Resources Roadhouse Proprietor Wally Graham covers Mr Bennett’s presentation and what will become the folklore of Sirius Resources.
Folklore and legend are two essential elements to any culture as they provide the positives of the past that those living in the present, and hopefully the future, can build their aspirations and dreams on.
Slipping into the folkloric category is Western Australia-based Sirius Resources after its removal from the boards of the Australian Securities Exchange, as a result of being swallowed by Independence Group. In turn, this has created S2 resources.
At industry events in years to come, the company will be spoken of in wistful tones, as those types who like to demonstrate they know more than the others around the table will speak of the time of the “Discovery of Nova” as if it were a long lost tome of the Harry Potter boy wizard series.
This is probably a fair thing as the company’s managing director Mark Bennett has been heralded as some type of “Exploration Wizard” after the discovery of the Nova nickel deposit.
The discovery was made in the way all great discoveries should be made: using the last exploration dollar in the company coffers to drill the last drill hole of a program you can’t afford in the middle of nowhere with no mobile phone coverage as the ASX is chasing you.
The Nova deposit set the ASX alight. As a magmatic nickel sulphide deposit, it was a style of deposit never before seen in Australia, the main geological feature being a structure known as the Eye.
“There is such a thing as genuine luck, but there is also made luck,” S2 Resources managing director Mark Bennett told the audience at the Western Australian Mining Club September luncheon.
“It may sound like a cliché, but it is where preparation meets opportunity, and if you are prepared you can grasp that and run with it.
“You may get lucky and find a mine, but it takes a lot more than luck to turn that into the end product.”
By March 2013 Sirius had worked up a maiden JORC-compliant mineral resource estimate at Nova of 10.2 million tonnes at 2.4 per cent nickel, 1 per cent copper and 0.08 per cent cobalt for 242,000 tonnes of nickel, 100,000 tonnes of copper and 7,700 tonnes of cobalt.

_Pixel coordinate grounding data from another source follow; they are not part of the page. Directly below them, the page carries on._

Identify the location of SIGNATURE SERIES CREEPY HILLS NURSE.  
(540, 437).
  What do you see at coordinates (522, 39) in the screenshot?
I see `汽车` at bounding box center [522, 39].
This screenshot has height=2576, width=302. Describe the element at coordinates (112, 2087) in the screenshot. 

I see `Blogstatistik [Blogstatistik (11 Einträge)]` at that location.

The takeover by Independence Group, or “Demerger” as the two companies politely refer to it, has spun out a new company called S2 Resources, of which Bennett is to be managing director, and comes with a portfolio of early stage exploration projects and prospects.

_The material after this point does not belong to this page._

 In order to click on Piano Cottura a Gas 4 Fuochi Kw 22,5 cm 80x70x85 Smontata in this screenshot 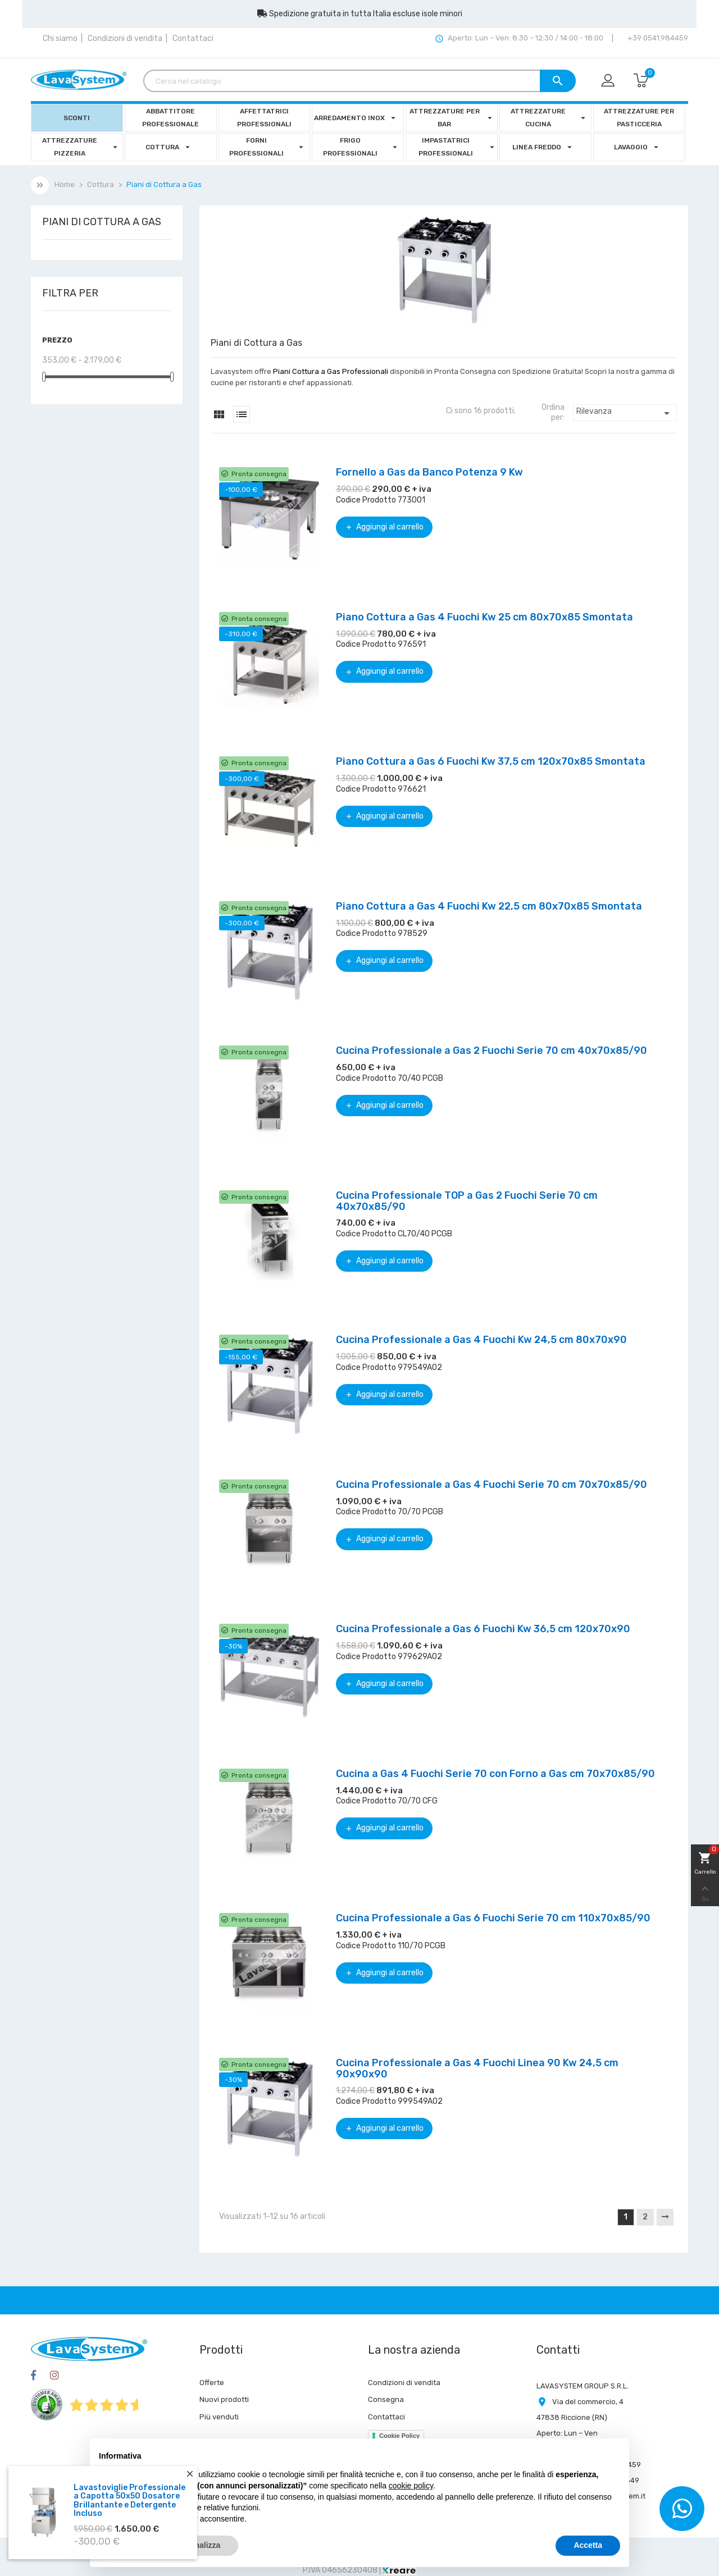 , I will do `click(489, 906)`.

Of note is the inclusion in S2 Resources’ portfolio of the Polar Bear project in Western Australia, besides a 67 per cent interest in a portfolio of titillating gold and base metals exploration properties in Sweden and Finland.
Polar Bear was an important exploration project for Sirius before the discovery of the Nova-Bollinger project.
It includes the Halls Knoll, Taipan and Taipan North nickel prospects, the Monsoon, Nanook and Earlobe gold prospects and the recently discovered Baloo gold deposit.
More importantly, it provides Bennett with the possibility of actually cutting the ribbon on a new mine – something which has been wrenched away from him by the Independence deal.
S2 Resources is not listed yet. However previous shareholders of Sirius will automatically become S2R shareholders at a ratio of two to one.
Although S2R is a public company, Bennett said the company anticipates being admitted to the ASX by the end of October this year.
The company is in the enviable position of beginning life on the boards of the ASX with $22 million in the bank, something Bennett admits would be difficult to achieve had the company started as a new IPO.
“We basically want to do Sirius all over again, and we believe that we can” Mr Bennett said.
“We have a plan. We have a bunch of assets. We have a whole range of opportunities flowing towards us as a result of our Sirius experience.